Widdershins:

(sometimes withershins, widershins or widderschynnes) means to take a course opposite that of the sun, going counterclock-wise, lefthandwise, or to circle an object, by always keeping it on the left. It also means "in a direction opposite to the usual," which is how I choose to take it in using it as the title of this blog. We're all in the same world finding our own way.

Tuesday, April 14, 2009

Hahaha, oh the drama

I wrote a rather long email this morning to my ex. Basically explaining that I've had enough of being treated like I don't exist and that if he wants to be friends with me like he says he does, he has to step up and start talking to me. And then I defriended him on Facebook (Oh my gosh, Danny, how could you do that? It's like, such a breach of internet etiquette to defriend someone!).
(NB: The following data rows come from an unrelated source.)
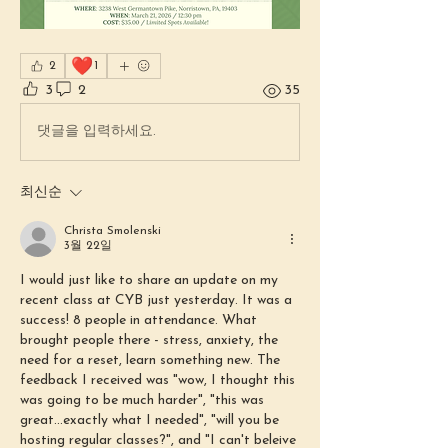
❤️
2
1
3
2
35
댓글을 입력하세요.
최신순
Christa Smolenski
3월 22일
I would just like to share an update on my 
recent class at CYB just yesterday. It was a 
success! 8 people in attendance. What 
brought people there - stress, anxiety, the 
need for a reset, learn something new. The 
feedback I received was "wow, I thought this 
was going to be much harder", "this was 
great...exactly what I needed", "will you be 
hosting regular classes?", and "I can't beleive 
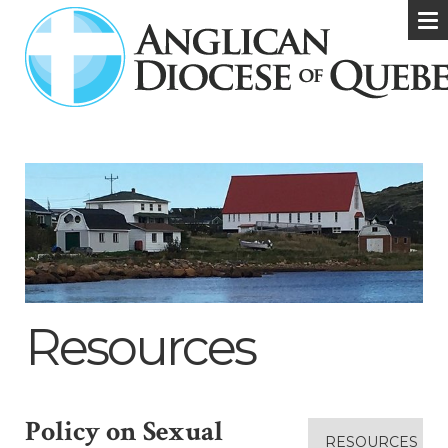
Resources
Policy on Sexual
RESOURCES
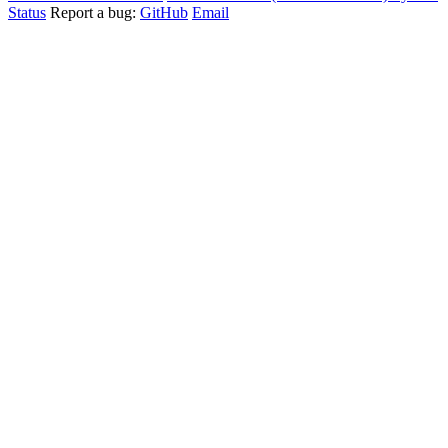
Status
Report a bug:
GitHub
Email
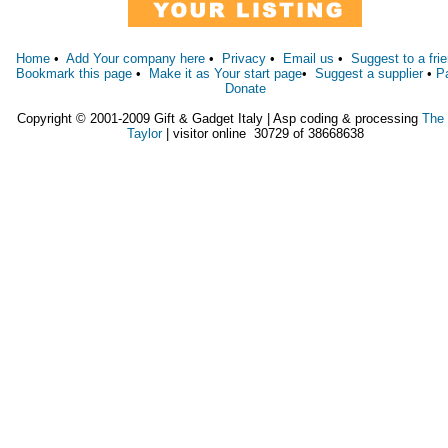
Home
•
Add Your company here
•
Privacy
•
Email us
•
Suggest to a fri
Bookmark this page
•
Make it as Your start page
•
Suggest a supplier
•
P
Donate
Copyright © 2001-2009 Gift & Gadget Italy | Asp coding & processing
The
Taylor
| visitor online 30729 of 38668638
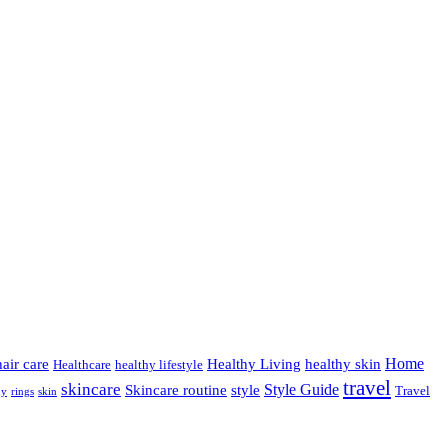
Home
hair care
Healthy Living
healthy skin
Healthcare
healthy lifestyle
travel
skincare
Style Guide
Skincare routine
style
Travel
hy
rings
skin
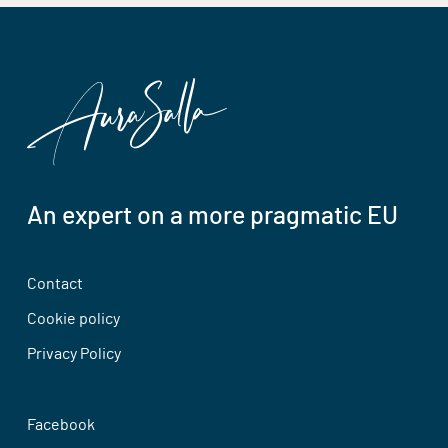
An expert on a more pragmatic EU
Contact
Cookie policy
Privacy Policy
Facebook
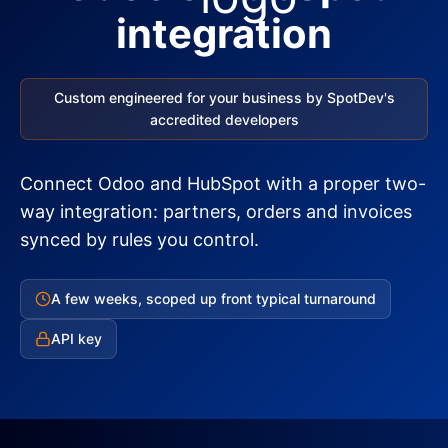
integration
Custom engineered for your business by SpotDev's
accredited developers
Connect Odoo and HubSpot with a proper two-
way integration: partners, orders and invoices
synced by rules you control.
A few weeks, scoped up front typical turnaround
API key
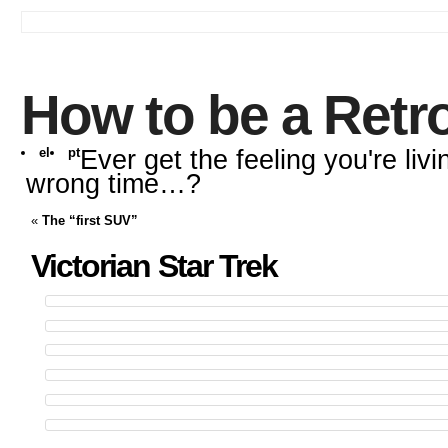
How to be a Retr
el
pt
Ever get the feeling you're livi
wrong time…?
«
The “first SUV”
Victorian Star Trek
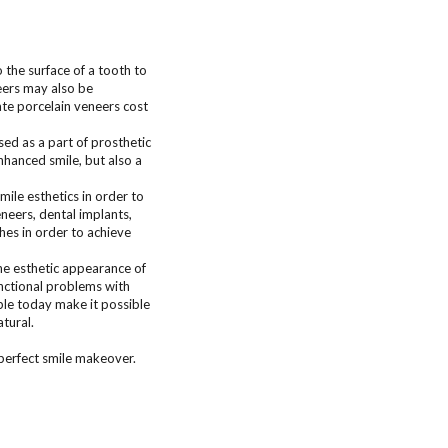
the surface of a tooth to
eers may also be
ate porcelain veneers cost
sed as a part of prosthetic
enhanced smile, but also a
ile esthetics in order to
neers, dental implants,
ches in order to achieve
he esthetic appearance of
unctional problems with
able today make it possible
atural.
 perfect smile makeover.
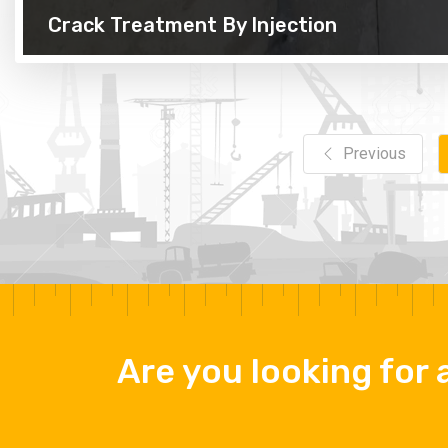
Crack Treatment By Injection
Previous
Are you looking for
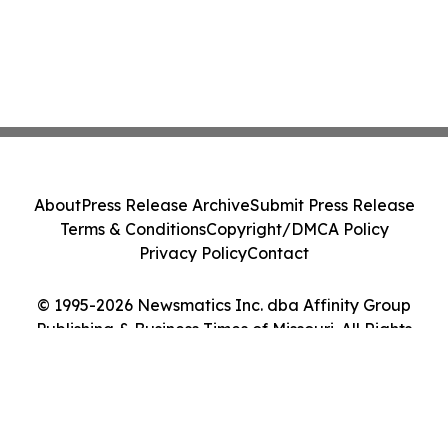
About
Press Release Archive
Submit Press Release
Terms & Conditions
Copyright/DMCA Policy
Privacy Policy
Contact
© 1995-2026 Newsmatics Inc. dba Affinity Group
Publishing & Business Times of Missouri. All Rights
Reserved.
Cookie Settings / Your Privacy Choices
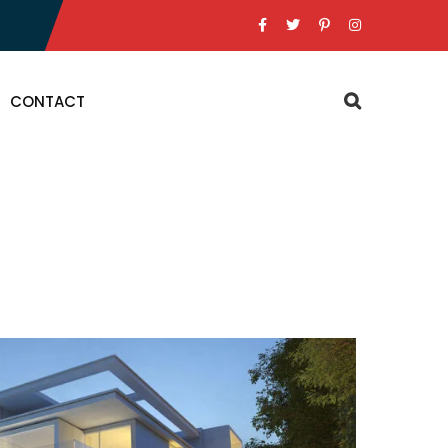
CONTACT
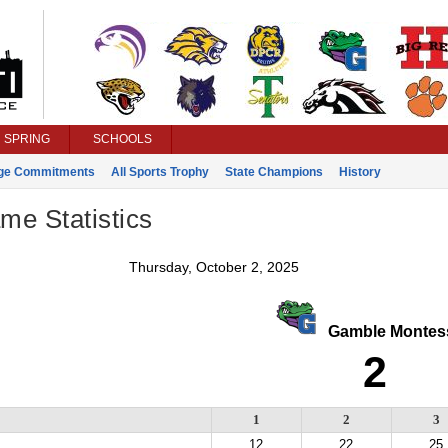
SPRING
SCHOOLS
ege Commitments
All Sports Trophy
State Champions
History
ame Statistics
Thursday, October 2, 2025
Gamble Montess
2
1
2
3
12
22
25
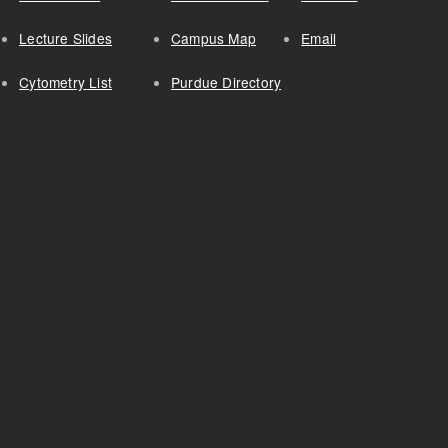
Lecture Slides
Campus Map
Email
Cytometry List
Purdue Directory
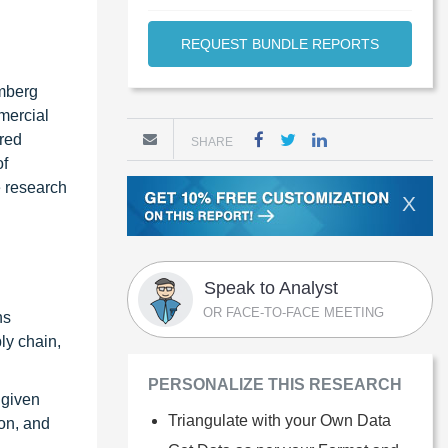
REQUEST BUNDLE REPORTS
omberg
mercial
rred
SHARE
of
e research
X
Speak to Analyst
OR FACE-TO-FACE MEETING
ns
ly chain,
PERSONALIZE THIS RESEARCH
 given
Triangulate with your Own Data
ion, and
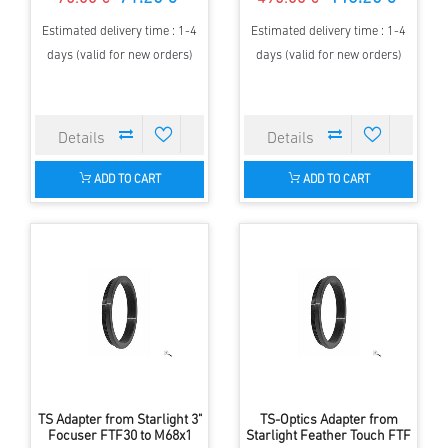
Estimated delivery time : 1-4
Estimated delivery time : 1-4
days (valid for new orders)
days (valid for new orders)
ADD TO CART
ADD TO CART
TS Adapter from Starlight 3"
TS-Optics Adapter from
Focuser FTF30 to M68x1
Starlight Feather Touch FTF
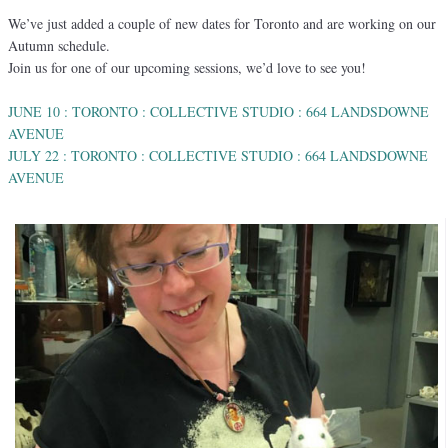
We’ve just added a couple of new dates for Toronto and are working on our
Autumn schedule.
Join us for one of our upcoming sessions, we’d love to see you!
JUNE 10 : TORONTO : COLLECTIVE STUDIO : 664 LANDSDOWNE
AVENUE
JULY 22 : TORONTO : COLLECTIVE STUDIO : 664 LANDSDOWNE
AVENUE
I was kind of really harsh, more so than I've been with anyone else in my life, and it hurts me to feel like I have to resort to that, because I'm not a harsh person, but those words were necessary to let him know that I am not willing to do all the work. And that if he doesn't step up, he's not worth it to me and never should have been.

He blocked me on twitter.

I'm not outright offended, because most of his tweets had someone very specific in mind (not me) and it was kind of nauseating (sorry, if either of the parties involved are reading this, but it's true, the e-PDA has too much ick-factor for me).
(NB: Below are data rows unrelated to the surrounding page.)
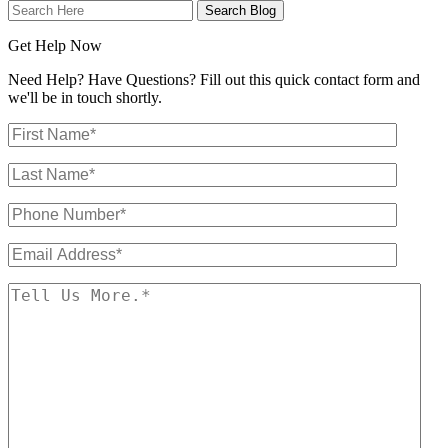
Search
Here
Get Help Now
Need Help? Have Questions? Fill out this quick contact form and
we'll be in touch shortly.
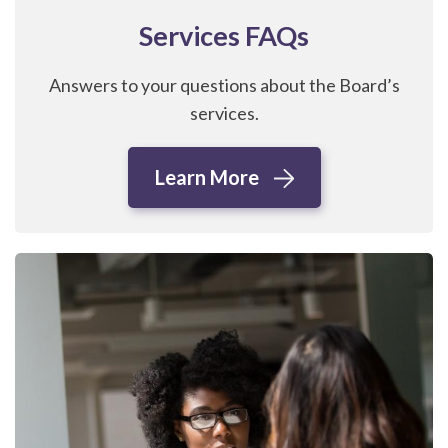
Services FAQs
Answers to your questions about the Board’s
services.
Learn More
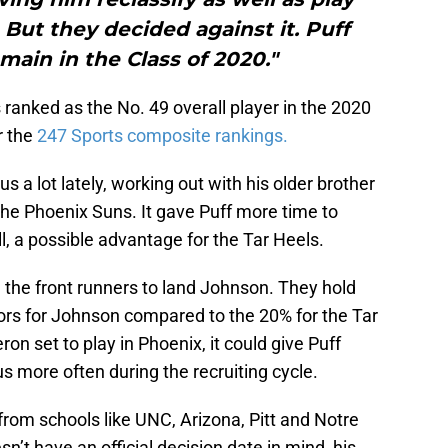
But they decided against it. Puff
main in the Class of 2020."
 ranked as the No. 49 overall player in the 2020
r the
247 Sports composite rankings.
 lot lately, working out with his older brother
he Phoenix Suns. It gave Puff more time to
, a possible advantage for the Tar Heels.
 the front runners to land Johnson. They hold
ctors for Johnson compared to the 20% for the Tar
on set to play in Phoenix, it could give Puff
s more often during the recruiting cycle.
 from schools like UNC, Arizona, Pitt and Notre
t have an official decision date in mind, his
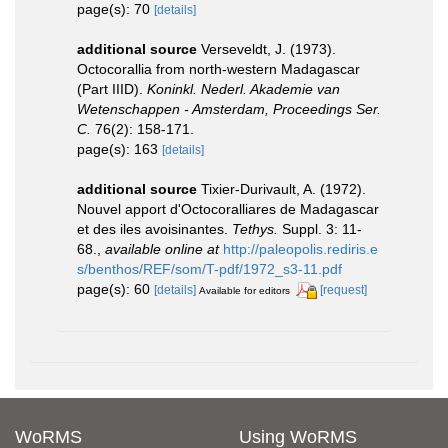
page(s): 70
[details]
additional source
Verseveldt, J. (1973).
Octocorallia from north-western Madagascar
(Part IIID).
Koninkl. Nederl. Akademie van
Wetenschappen - Amsterdam, Proceedings Ser.
C.
76(2): 158-171.
page(s): 163
[details]
additional source
Tixier-Durivault, A. (1972).
Nouvel apport d'Octocoralliares de Madagascar
et des iles avoisinantes.
Tethys.
Suppl. 3: 11-
68.
,
available online at
http://paleopolis.rediris.e
s/benthos/REF/som/T-pdf/1972_s3-11.pdf
page(s): 60
[details]
[request]
Available for editors
WoRMS
Using WoRMS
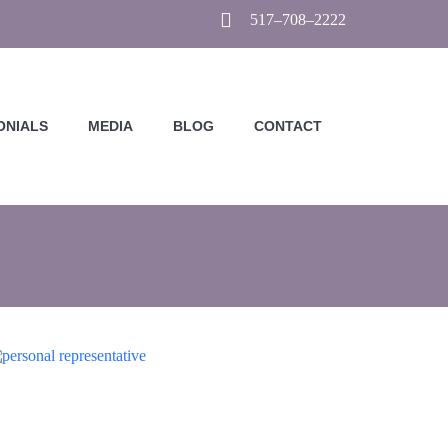
517–708–2222
ONIALS
MEDIA
BLOG
CONTACT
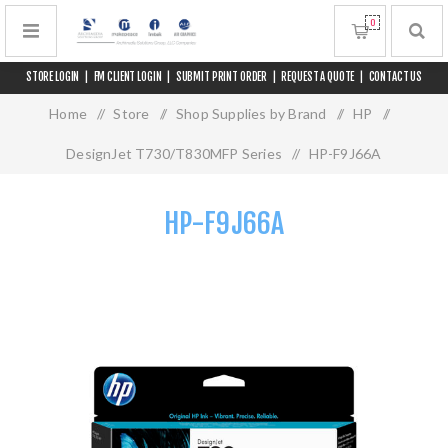
0
STORE LOGIN
|
FM CLIENT LOGIN
|
SUBMIT PRINT ORDER
|
REQUEST A QUOTE
|
CONTACT US
Home
/
Store
/
Shop Supplies by Brand
/
HP
/
DesignJet T730/T830MFP Series
/
HP-F9J66A
HP-F9J66A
But I am saddened that this is clearly a sign he isn't willing to step up and be the kind of friend I need in my life. I had so much hope he would, because I want to be friends.
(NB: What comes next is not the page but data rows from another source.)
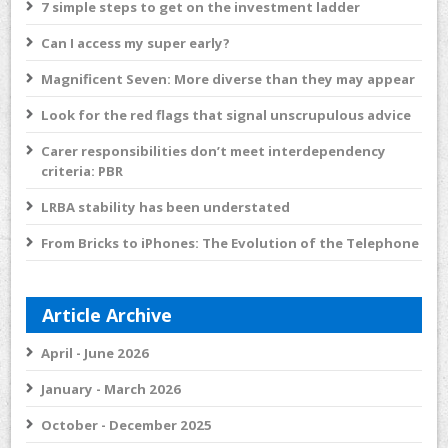
7 simple steps to get on the investment ladder
Can I access my super early?
Magnificent Seven: More diverse than they may appear
Look for the red flags that signal unscrupulous advice
Carer responsibilities don’t meet interdependency
criteria: PBR
LRBA stability has been understated
From Bricks to iPhones: The Evolution of the Telephone
Article Archive
April - June 2026
January - March 2026
October - December 2025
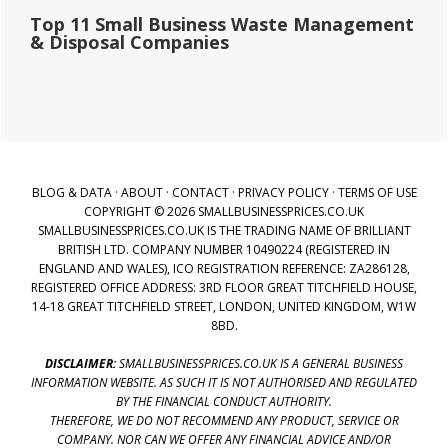
Top 11 Small Business Waste Management
& Disposal Companies
BLOG & DATA
·
ABOUT
·
CONTACT
·
PRIVACY POLICY
·
TERMS OF USE
COPYRIGHT © 2026 SMALLBUSINESSPRICES.CO.UK
SMALLBUSINESSPRICES.CO.UK IS THE TRADING NAME OF BRILLIANT
BRITISH LTD. COMPANY NUMBER 10490224 (REGISTERED IN
ENGLAND AND WALES), ICO REGISTRATION REFERENCE: ZA286128,
REGISTERED OFFICE ADDRESS: 3RD FLOOR GREAT TITCHFIELD HOUSE,
14-18 GREAT TITCHFIELD STREET, LONDON, UNITED KINGDOM, W1W
8BD.
DISCLAIMER:
SMALLBUSINESSPRICES.CO.UK IS A GENERAL BUSINESS
INFORMATION WEBSITE. AS SUCH IT IS NOT AUTHORISED AND REGULATED
BY THE FINANCIAL CONDUCT AUTHORITY.
THEREFORE, WE DO NOT RECOMMEND ANY PRODUCT, SERVICE OR
COMPANY. NOR CAN WE OFFER ANY FINANCIAL ADVICE AND/OR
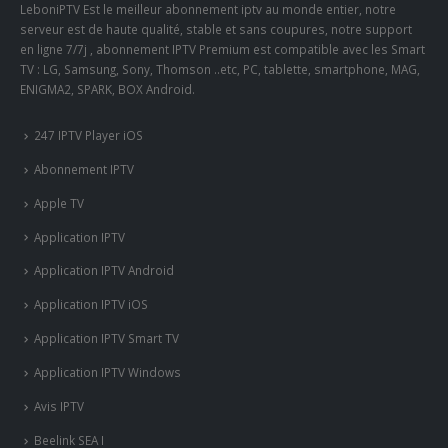
LeboniPTV Est le meilleur abonnement iptv au monde entier, notre
serveur est de haute qualité, stable et sans coupures, notre support
en ligne 7/7j , abonnement IPTV Premium est compatible avec les Smart
TV : LG, Samsung, Sony, Thomson ..etc, PC, tablette, smartphone, MAG,
ENIGMA2, SPARK, BOX Android.
247 IPTV Player iOS
Abonnement IPTV
Apple TV
Application IPTV
Application IPTV Android
Application IPTV iOS
Application IPTV Smart TV
Application IPTV Windows
Avis IPTV
Beelink SEA I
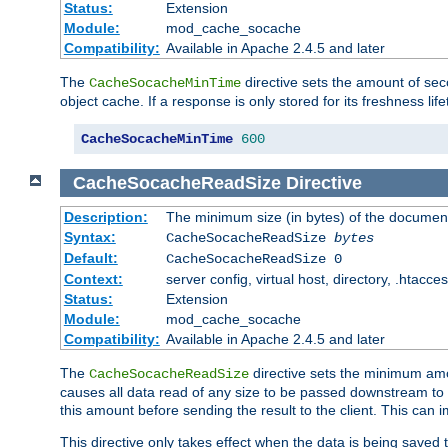
Status:
Extension
Module:
mod_cache_socache
Compatibility:
Available in Apache 2.4.5 and later
The
directive sets the amount of sec
CacheSocacheMinTime
object cache. If a response is only stored for its freshness lif
CacheSocacheMinTime
600
CacheSocacheReadSize
Directive
Description:
The minimum size (in bytes) of the documen
Syntax:
CacheSocacheReadSize
bytes
Default:
CacheSocacheReadSize 0
Context:
server config, virtual host, directory, .htacce
Status:
Extension
Module:
mod_cache_socache
Compatibility:
Available in Apache 2.4.5 and later
The
directive sets the minimum amou
CacheSocacheReadSize
causes all data read of any size to be passed downstream to th
this amount before sending the result to the client. This ca
This directive only takes effect when the data is being saved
So now I'm disappointed, but with clear reasons to move on with my life and find someone who will treat me like I deserve. If I seem unusually blue for myself the next few days, this is why. I'll be fine, this is just a major disappointment.

Silver lining though, he introduced me to several people who I'm sure I will remain good friends with. Two steps forward, one step back, right?

Thanks for understanding and I have no qualms about talking about it with anybody, so feel free to ask.